I posted a link to this article elsewhere, but I'm posting it here as well because the author does a good job of explaining the "Kantian cut", which is the whole basis of how Kripal has addressed Strieber's reports of his unusual experiences. I think the Horsley blog doesn't quite get this aspect of the book.

http://literalmagazine.com/the-super-natural/

Now to the Kantian cut. It is to distinguish between the appearances of things and what may actually lie behind them. In making that cut, we recognize that while our physical senses provide us with essential survival-oriented information, in no way do they even begin to convey to our consciousness awareness the totality of reality. As Kripal writes, this cut “is a very reasonable and appropriate response to our actual situation in the cosmos.” Furthermore, “Once one makes such a cut, one can, in principle, take any religious experience or mythical world seriously and sympathetically without adopting any particular interpretation of it, much as one suspends disbelief to enjoy a good novel or watch a science-fiction movie.”

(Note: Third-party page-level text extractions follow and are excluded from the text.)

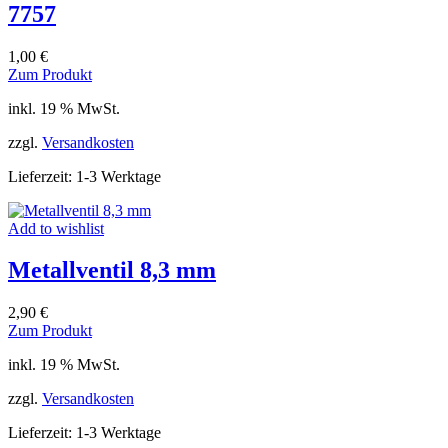
7757
1,00
€
Zum Produkt
inkl. 19 % MwSt.
zzgl.
Versandkosten
Lieferzeit:
1-3 Werktage
Add to wishlist
Metallventil 8,3 mm
2,90
€
Zum Produkt
inkl. 19 % MwSt.
zzgl.
Versandkosten
Lieferzeit:
1-3 Werktage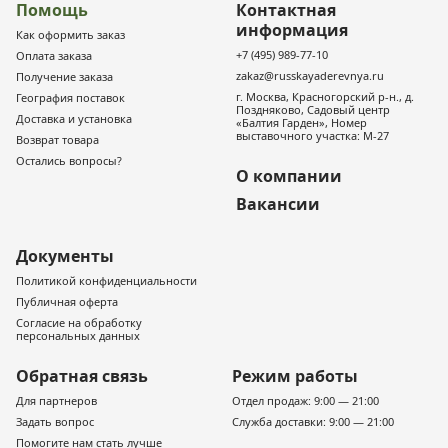
Помощь
Контактная
информация
Как оформить заказ
+7 (495) 989-77-10
Оплата заказа
zakaz@russkayaderevnya.ru
Получение заказа
г. Москва, Красногорский р-н., д.
География поставок
Поздняково, Садовый центр
Доставка и установка
«Балтия Гарден», Номер
выставочного участка: М-27
Возврат товара
Остались вопросы?
О компании
Вакансии
Документы
Политикой конфиденциальности
Публичная оферта
Согласие на обработку
персональных данных
Обратная связь
Режим работы
Для партнеров
Отдел продаж: 9:00 — 21:00
Задать вопрос
Служба доставки: 9:00 — 21:00
Помогите нам стать лучше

In other words, we don’t need to accept nor reject Strieber’s reports of UFOs and “the visitors”— yes, we can keep the lids on our coconuts while adopting the stance of radical empiricism in considering large-scale quantum phenomena!

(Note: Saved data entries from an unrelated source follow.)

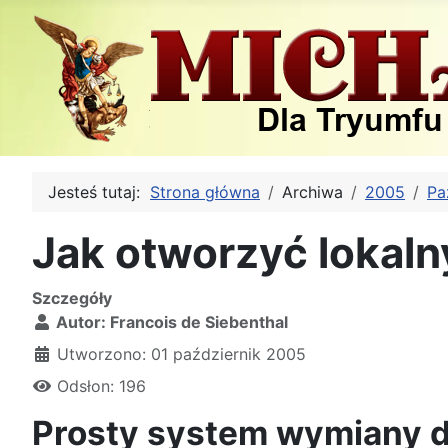
Jesteś tutaj:
Strona główna
Archiwa
2005
Pa
Jak otworzyć lokaln
Szczegóły
Autor:
Francois de Siebenthal
Utworzono: 01 październik 2005
Odsłon: 196
Prosty system wymiany d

Put yet another way: if we can simply look at such experiences as Strieber’s, sit with them, consider them “seriously and sympathetically, without adopting any particular interpretation”—we can then, to quote Kripal again, “begin to study their patterns, histories, narrative structures, sexual dimensions, and philosophical implications.” The Kantian cut thus gives us the power to then spiral up to a broader, richer view. It is an astonishing power.